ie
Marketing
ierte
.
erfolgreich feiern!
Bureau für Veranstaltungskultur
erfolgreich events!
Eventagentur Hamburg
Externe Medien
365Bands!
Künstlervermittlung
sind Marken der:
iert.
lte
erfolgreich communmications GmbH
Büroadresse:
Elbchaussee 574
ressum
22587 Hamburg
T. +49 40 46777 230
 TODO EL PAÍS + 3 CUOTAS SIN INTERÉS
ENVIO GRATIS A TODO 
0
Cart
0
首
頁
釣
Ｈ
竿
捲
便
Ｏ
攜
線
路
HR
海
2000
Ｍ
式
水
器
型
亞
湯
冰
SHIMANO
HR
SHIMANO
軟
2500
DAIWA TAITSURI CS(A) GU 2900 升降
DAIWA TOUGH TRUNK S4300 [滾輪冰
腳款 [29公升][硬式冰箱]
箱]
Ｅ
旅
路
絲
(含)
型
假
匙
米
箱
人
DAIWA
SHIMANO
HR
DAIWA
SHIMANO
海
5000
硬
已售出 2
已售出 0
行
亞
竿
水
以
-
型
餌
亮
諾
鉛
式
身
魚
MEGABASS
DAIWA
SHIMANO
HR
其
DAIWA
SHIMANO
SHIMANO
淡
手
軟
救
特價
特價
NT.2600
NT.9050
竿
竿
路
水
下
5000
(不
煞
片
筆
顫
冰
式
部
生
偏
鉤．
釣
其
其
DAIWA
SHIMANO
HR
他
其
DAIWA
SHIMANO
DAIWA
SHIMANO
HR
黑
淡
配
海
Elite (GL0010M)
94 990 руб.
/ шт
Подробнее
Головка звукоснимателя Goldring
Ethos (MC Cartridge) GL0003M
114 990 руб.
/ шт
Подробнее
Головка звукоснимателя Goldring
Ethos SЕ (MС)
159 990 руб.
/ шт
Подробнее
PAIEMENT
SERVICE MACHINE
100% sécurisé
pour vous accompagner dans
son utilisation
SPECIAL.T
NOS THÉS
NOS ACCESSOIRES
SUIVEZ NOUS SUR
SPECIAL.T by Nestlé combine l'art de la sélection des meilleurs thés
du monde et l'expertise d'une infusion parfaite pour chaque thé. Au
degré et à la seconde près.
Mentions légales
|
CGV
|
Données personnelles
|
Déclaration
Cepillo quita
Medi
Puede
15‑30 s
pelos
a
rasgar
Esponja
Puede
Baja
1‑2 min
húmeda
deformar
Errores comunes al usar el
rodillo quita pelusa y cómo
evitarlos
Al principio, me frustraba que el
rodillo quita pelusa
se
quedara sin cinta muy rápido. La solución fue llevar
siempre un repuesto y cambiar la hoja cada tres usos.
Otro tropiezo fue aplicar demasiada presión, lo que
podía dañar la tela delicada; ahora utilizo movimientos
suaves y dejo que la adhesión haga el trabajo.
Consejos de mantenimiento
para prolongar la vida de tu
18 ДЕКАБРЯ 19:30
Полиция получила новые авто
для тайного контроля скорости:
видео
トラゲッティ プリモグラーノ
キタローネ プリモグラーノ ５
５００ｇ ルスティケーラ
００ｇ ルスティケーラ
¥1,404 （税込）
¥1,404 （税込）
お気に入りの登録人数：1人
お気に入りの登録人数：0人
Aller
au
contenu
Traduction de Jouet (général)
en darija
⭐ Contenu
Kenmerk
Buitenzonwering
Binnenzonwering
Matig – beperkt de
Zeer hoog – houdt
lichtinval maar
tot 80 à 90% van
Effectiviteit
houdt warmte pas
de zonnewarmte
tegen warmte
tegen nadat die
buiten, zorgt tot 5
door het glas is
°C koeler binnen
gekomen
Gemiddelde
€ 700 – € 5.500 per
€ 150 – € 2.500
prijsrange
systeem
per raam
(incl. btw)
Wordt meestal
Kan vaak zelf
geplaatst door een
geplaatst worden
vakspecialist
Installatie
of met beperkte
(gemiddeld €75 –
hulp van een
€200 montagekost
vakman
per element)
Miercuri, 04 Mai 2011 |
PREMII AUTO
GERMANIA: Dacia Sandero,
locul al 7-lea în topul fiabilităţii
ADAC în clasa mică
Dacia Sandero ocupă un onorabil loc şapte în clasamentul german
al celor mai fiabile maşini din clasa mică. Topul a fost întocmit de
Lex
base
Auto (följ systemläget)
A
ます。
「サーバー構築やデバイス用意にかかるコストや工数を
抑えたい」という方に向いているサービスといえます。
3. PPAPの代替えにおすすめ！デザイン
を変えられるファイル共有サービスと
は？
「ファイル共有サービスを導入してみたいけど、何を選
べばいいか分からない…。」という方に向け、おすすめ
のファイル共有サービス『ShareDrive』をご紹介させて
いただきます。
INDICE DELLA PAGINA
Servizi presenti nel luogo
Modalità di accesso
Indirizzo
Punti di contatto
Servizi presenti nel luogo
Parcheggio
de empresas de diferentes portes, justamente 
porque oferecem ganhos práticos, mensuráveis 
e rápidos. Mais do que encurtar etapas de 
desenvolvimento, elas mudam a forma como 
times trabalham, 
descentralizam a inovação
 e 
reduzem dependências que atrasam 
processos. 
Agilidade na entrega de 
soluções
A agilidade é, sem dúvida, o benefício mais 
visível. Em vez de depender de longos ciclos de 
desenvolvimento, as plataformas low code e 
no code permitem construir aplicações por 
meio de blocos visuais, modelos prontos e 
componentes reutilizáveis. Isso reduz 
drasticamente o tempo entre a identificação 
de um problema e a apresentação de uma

Exercise:
Please copy exactly the lines from the first line of the records above through the line containing "Al principio, me frustraba que el", including both, and nothing more.

Finished task:
ie
Marketing
ierte
.
erfolgreich feiern!
Bureau für Veranstaltungskultur
erfolgreich events!
Eventagentur Hamburg
Externe Medien
365Bands!
Künstlervermittlung
sind Marken der:
iert.
lte
erfolgreich communmications GmbH
Büroadresse:
Elbchaussee 574
ressum
22587 Hamburg
T. +49 40 46777 230
 TODO EL PAÍS + 3 CUOTAS SIN INTERÉS
ENVIO GRATIS A TODO 
0
Cart
0
首
頁
釣
Ｈ
竿
捲
便
Ｏ
攜
線
路
HR
海
2000
Ｍ
式
水
器
型
亞
湯
冰
SHIMANO
HR
SHIMANO
軟
2500
DAIWA TAITSURI CS(A) GU 2900 升降
DAIWA TOUGH TRUNK S4300 [滾輪冰
腳款 [29公升][硬式冰箱]
箱]
Ｅ
旅
路
絲
(含)
型
假
匙
米
箱
人
DAIWA
SHIMANO
HR
DAIWA
SHIMANO
海
5000
硬
已售出 2
已售出 0
行
亞
竿
水
以
-
型
餌
亮
諾
鉛
式
身
魚
MEGABASS
DAIWA
SHIMANO
HR
其
DAIWA
SHIMANO
SHIMANO
淡
手
軟
救
特價
特價
NT.2600
NT.9050
竿
竿
路
水
下
5000
(不
煞
片
筆
顫
冰
式
部
生
偏
鉤．
釣
其
其
DAIWA
SHIMANO
HR
他
其
DAIWA
SHIMANO
DAIWA
SHIMANO
HR
黑
淡
配
海
Elite (GL0010M)
94 990 руб.
/ шт
Подробнее
Головка звукоснимателя Goldring
Ethos (MC Cartridge) GL0003M
114 990 руб.
/ шт
Подробнее
Головка звукоснимателя Goldring
Ethos SЕ (MС)
159 990 руб.
/ шт
Подробнее
PAIEMENT
SERVICE MACHINE
100% sécurisé
pour vous accompagner dans
son utilisation
SPECIAL.T
NOS THÉS
NOS ACCESSOIRES
SUIVEZ NOUS SUR
SPECIAL.T by Nestlé combine l'art de la sélection des meilleurs thés
du monde et l'expertise d'une infusion parfaite pour chaque thé. Au
degré et à la seconde près.
Mentions légales
|
CGV
|
Données personnelles
|
Déclaration
Cepillo quita
Medi
Puede
15‑30 s
pelos
a
rasgar
Esponja
Puede
Baja
1‑2 min
húmeda
deformar
Errores comunes al usar el
rodillo quita pelusa y cómo
evitarlos
Al principio, me frustraba que el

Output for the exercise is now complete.